_Exercise objective_.
Across the listing below, how many lines include the word "horizontal"? The answer is that number, with nothing added.

====== Data to examine

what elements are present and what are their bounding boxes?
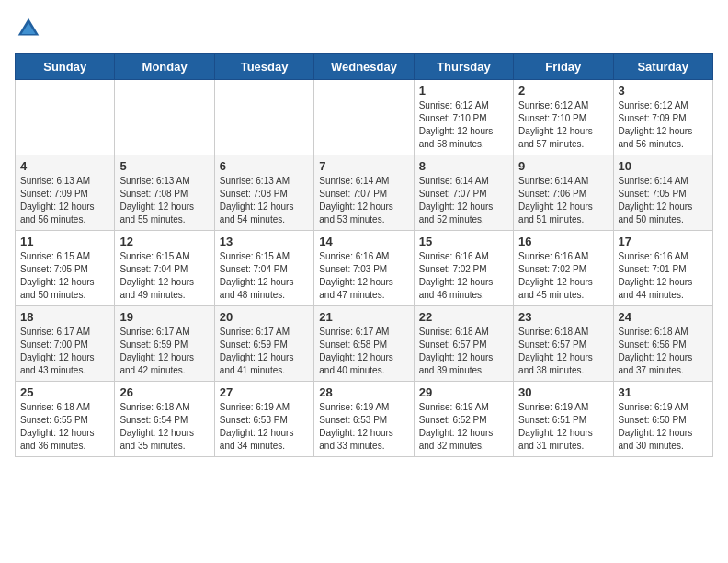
day-info: Sunrise: 6:19 AM Sunset: 6:52 PM Dayligh…	[419, 401, 508, 453]
calendar-week-0: 1Sunrise: 6:12 AM Sunset: 7:10 PM Daylig…	[16, 80, 713, 155]
day-number: 30	[518, 385, 608, 399]
day-header-saturday: Saturday	[613, 54, 712, 80]
day-number: 29	[419, 385, 508, 399]
day-info: Sunrise: 6:13 AM Sunset: 7:09 PM Dayligh…	[20, 175, 109, 226]
calendar-cell: 21Sunrise: 6:17 AM Sunset: 6:58 PM Dayli…	[314, 306, 414, 382]
day-number: 25	[20, 385, 109, 399]
day-number: 9	[518, 159, 608, 173]
day-info: Sunrise: 6:17 AM Sunset: 7:00 PM Dayligh…	[20, 326, 109, 377]
day-header-monday: Monday	[115, 54, 214, 80]
day-number: 8	[419, 159, 508, 173]
calendar-week-1: 4Sunrise: 6:13 AM Sunset: 7:09 PM Daylig…	[16, 155, 713, 231]
day-number: 17	[619, 235, 708, 248]
calendar-cell: 10Sunrise: 6:14 AM Sunset: 7:05 PM Dayli…	[613, 155, 712, 231]
calendar-cell: 11Sunrise: 6:15 AM Sunset: 7:05 PM Dayli…	[16, 231, 115, 306]
day-number: 6	[220, 159, 309, 173]
day-info: Sunrise: 6:12 AM Sunset: 7:10 PM Dayligh…	[419, 99, 508, 151]
calendar-cell: 3Sunrise: 6:12 AM Sunset: 7:09 PM Daylig…	[613, 80, 712, 155]
day-number: 14	[319, 235, 408, 248]
day-info: Sunrise: 6:13 AM Sunset: 7:08 PM Dayligh…	[220, 175, 309, 226]
calendar-week-2: 11Sunrise: 6:15 AM Sunset: 7:05 PM Dayli…	[16, 231, 713, 306]
day-number: 5	[119, 159, 209, 173]
day-number: 23	[518, 310, 608, 324]
logo	[15, 15, 46, 42]
day-header-friday: Friday	[514, 54, 613, 80]
day-number: 16	[518, 235, 608, 248]
day-header-tuesday: Tuesday	[214, 54, 313, 80]
calendar-cell: 8Sunrise: 6:14 AM Sunset: 7:07 PM Daylig…	[414, 155, 513, 231]
day-info: Sunrise: 6:19 AM Sunset: 6:53 PM Dayligh…	[220, 401, 309, 453]
day-info: Sunrise: 6:14 AM Sunset: 7:07 PM Dayligh…	[419, 175, 508, 226]
calendar-cell	[314, 80, 414, 155]
day-info: Sunrise: 6:14 AM Sunset: 7:07 PM Dayligh…	[319, 175, 408, 226]
logo-icon	[15, 15, 42, 42]
day-info: Sunrise: 6:17 AM Sunset: 6:59 PM Dayligh…	[220, 326, 309, 377]
calendar-week-3: 18Sunrise: 6:17 AM Sunset: 7:00 PM Dayli…	[16, 306, 713, 382]
calendar-cell: 15Sunrise: 6:16 AM Sunset: 7:02 PM Dayli…	[414, 231, 513, 306]
day-info: Sunrise: 6:19 AM Sunset: 6:53 PM Dayligh…	[319, 401, 408, 453]
day-info: Sunrise: 6:14 AM Sunset: 7:06 PM Dayligh…	[518, 175, 608, 226]
calendar-cell: 6Sunrise: 6:13 AM Sunset: 7:08 PM Daylig…	[214, 155, 313, 231]
calendar-header-row: SundayMondayTuesdayWednesdayThursdayFrid…	[16, 54, 713, 80]
calendar-cell: 4Sunrise: 6:13 AM Sunset: 7:09 PM Daylig…	[16, 155, 115, 231]
calendar-cell: 23Sunrise: 6:18 AM Sunset: 6:57 PM Dayli…	[514, 306, 613, 382]
calendar-cell	[115, 80, 214, 155]
day-info: Sunrise: 6:18 AM Sunset: 6:54 PM Dayligh…	[119, 401, 209, 453]
calendar-table: SundayMondayTuesdayWednesdayThursdayFrid…	[15, 53, 713, 457]
day-info: Sunrise: 6:19 AM Sunset: 6:50 PM Dayligh…	[619, 401, 708, 453]
day-info: Sunrise: 6:18 AM Sunset: 6:55 PM Dayligh…	[20, 401, 109, 453]
day-number: 11	[20, 235, 109, 248]
calendar-cell: 31Sunrise: 6:19 AM Sunset: 6:50 PM Dayli…	[613, 382, 712, 457]
calendar-cell: 24Sunrise: 6:18 AM Sunset: 6:56 PM Dayli…	[613, 306, 712, 382]
day-number: 1	[419, 84, 508, 98]
day-info: Sunrise: 6:16 AM Sunset: 7:02 PM Dayligh…	[419, 250, 508, 302]
day-number: 12	[119, 235, 209, 248]
calendar-week-4: 25Sunrise: 6:18 AM Sunset: 6:55 PM Dayli…	[16, 382, 713, 457]
calendar-cell: 14Sunrise: 6:16 AM Sunset: 7:03 PM Dayli…	[314, 231, 414, 306]
calendar-cell: 26Sunrise: 6:18 AM Sunset: 6:54 PM Dayli…	[115, 382, 214, 457]
calendar-cell: 20Sunrise: 6:17 AM Sunset: 6:59 PM Dayli…	[214, 306, 313, 382]
day-info: Sunrise: 6:12 AM Sunset: 7:10 PM Dayligh…	[518, 99, 608, 151]
calendar-cell: 27Sunrise: 6:19 AM Sunset: 6:53 PM Dayli…	[214, 382, 313, 457]
day-header-thursday: Thursday	[414, 54, 513, 80]
day-number: 27	[220, 385, 309, 399]
calendar-cell: 29Sunrise: 6:19 AM Sunset: 6:52 PM Dayli…	[414, 382, 513, 457]
calendar-cell: 17Sunrise: 6:16 AM Sunset: 7:01 PM Dayli…	[613, 231, 712, 306]
calendar-cell: 28Sunrise: 6:19 AM Sunset: 6:53 PM Dayli…	[314, 382, 414, 457]
calendar-cell: 5Sunrise: 6:13 AM Sunset: 7:08 PM Daylig…	[115, 155, 214, 231]
calendar-cell: 18Sunrise: 6:17 AM Sunset: 7:00 PM Dayli…	[16, 306, 115, 382]
day-number: 13	[220, 235, 309, 248]
day-info: Sunrise: 6:16 AM Sunset: 7:03 PM Dayligh…	[319, 250, 408, 302]
calendar-cell: 19Sunrise: 6:17 AM Sunset: 6:59 PM Dayli…	[115, 306, 214, 382]
day-info: Sunrise: 6:16 AM Sunset: 7:01 PM Dayligh…	[619, 250, 708, 302]
day-number: 26	[119, 385, 209, 399]
day-info: Sunrise: 6:15 AM Sunset: 7:04 PM Dayligh…	[119, 250, 209, 302]
day-number: 2	[518, 84, 608, 98]
day-info: Sunrise: 6:18 AM Sunset: 6:56 PM Dayligh…	[619, 326, 708, 377]
calendar-cell: 2Sunrise: 6:12 AM Sunset: 7:10 PM Daylig…	[514, 80, 613, 155]
day-number: 7	[319, 159, 408, 173]
calendar-cell: 9Sunrise: 6:14 AM Sunset: 7:06 PM Daylig…	[514, 155, 613, 231]
calendar-cell: 13Sunrise: 6:15 AM Sunset: 7:04 PM Dayli…	[214, 231, 313, 306]
day-number: 24	[619, 310, 708, 324]
day-info: Sunrise: 6:18 AM Sunset: 6:57 PM Dayligh…	[518, 326, 608, 377]
day-number: 4	[20, 159, 109, 173]
calendar-cell: 7Sunrise: 6:14 AM Sunset: 7:07 PM Daylig…	[314, 155, 414, 231]
day-number: 15	[419, 235, 508, 248]
day-info: Sunrise: 6:17 AM Sunset: 6:59 PM Dayligh…	[119, 326, 209, 377]
day-info: Sunrise: 6:12 AM Sunset: 7:09 PM Dayligh…	[619, 99, 708, 151]
day-info: Sunrise: 6:15 AM Sunset: 7:04 PM Dayligh…	[220, 250, 309, 302]
page-header	[15, 15, 713, 42]
day-number: 20	[220, 310, 309, 324]
day-number: 31	[619, 385, 708, 399]
calendar-cell: 22Sunrise: 6:18 AM Sunset: 6:57 PM Dayli…	[414, 306, 513, 382]
day-info: Sunrise: 6:19 AM Sunset: 6:51 PM Dayligh…	[518, 401, 608, 453]
day-number: 28	[319, 385, 408, 399]
day-number: 21	[319, 310, 408, 324]
calendar-cell	[16, 80, 115, 155]
day-info: Sunrise: 6:17 AM Sunset: 6:58 PM Dayligh…	[319, 326, 408, 377]
calendar-cell: 25Sunrise: 6:18 AM Sunset: 6:55 PM Dayli…	[16, 382, 115, 457]
calendar-cell: 12Sunrise: 6:15 AM Sunset: 7:04 PM Dayli…	[115, 231, 214, 306]
day-number: 3	[619, 84, 708, 98]
day-info: Sunrise: 6:14 AM Sunset: 7:05 PM Dayligh…	[619, 175, 708, 226]
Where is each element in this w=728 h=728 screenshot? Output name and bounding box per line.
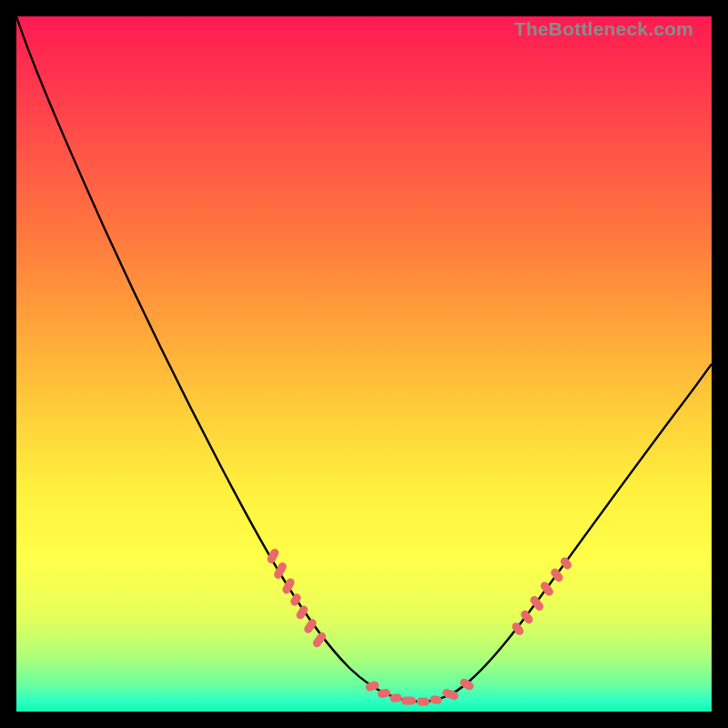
bottleneck-curve bbox=[16, 16, 712, 702]
chart-frame: TheBottleneck.com bbox=[0, 0, 728, 728]
curve-marker bbox=[417, 697, 430, 705]
plot-area: TheBottleneck.com bbox=[16, 16, 712, 712]
curve-marker bbox=[401, 696, 416, 705]
curve-layer bbox=[16, 16, 712, 712]
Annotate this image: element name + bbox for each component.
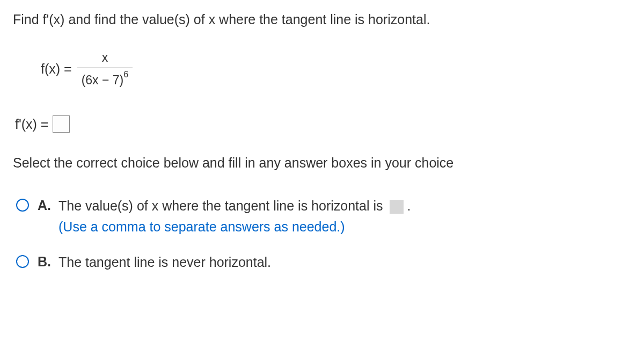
numerator: x (96, 49, 115, 68)
denominator: (6x − 7)6 (77, 68, 133, 90)
choice-b-radio[interactable] (16, 255, 29, 268)
selection-instruction: Select the correct choice below and fill… (13, 154, 631, 172)
fraction: x (6x − 7)6 (77, 49, 133, 90)
function-definition: f(x) = x (6x − 7)6 (41, 49, 631, 90)
choice-b-body: The tangent line is never horizontal. (58, 252, 631, 273)
denominator-exponent: 6 (123, 70, 128, 79)
derivative-answer-input[interactable] (53, 115, 70, 133)
derivative-row: f'(x) = (15, 115, 631, 133)
choice-a-row: A. The value(s) of x where the tangent l… (16, 195, 631, 237)
function-label: f(x) = (41, 60, 72, 78)
derivative-label: f'(x) = (15, 115, 48, 133)
choice-a-text-before: The value(s) of x where the tangent line… (58, 198, 383, 213)
choice-b-text: The tangent line is never horizontal. (58, 252, 631, 273)
choice-a-text-after: . (407, 198, 411, 213)
choice-a-radio[interactable] (16, 199, 29, 212)
choice-b-letter: B. (38, 252, 51, 271)
choice-a-answer-input[interactable] (390, 200, 404, 214)
choice-a-letter: A. (38, 195, 51, 214)
denominator-base: (6x − 7) (82, 73, 124, 87)
choice-a-hint: (Use a comma to separate answers as need… (58, 216, 631, 237)
question-prompt: Find f'(x) and find the value(s) of x wh… (13, 11, 631, 28)
choice-b-row: B. The tangent line is never horizontal. (16, 252, 631, 273)
choice-a-body: The value(s) of x where the tangent line… (58, 195, 631, 237)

============

_Solution to this problem_.
3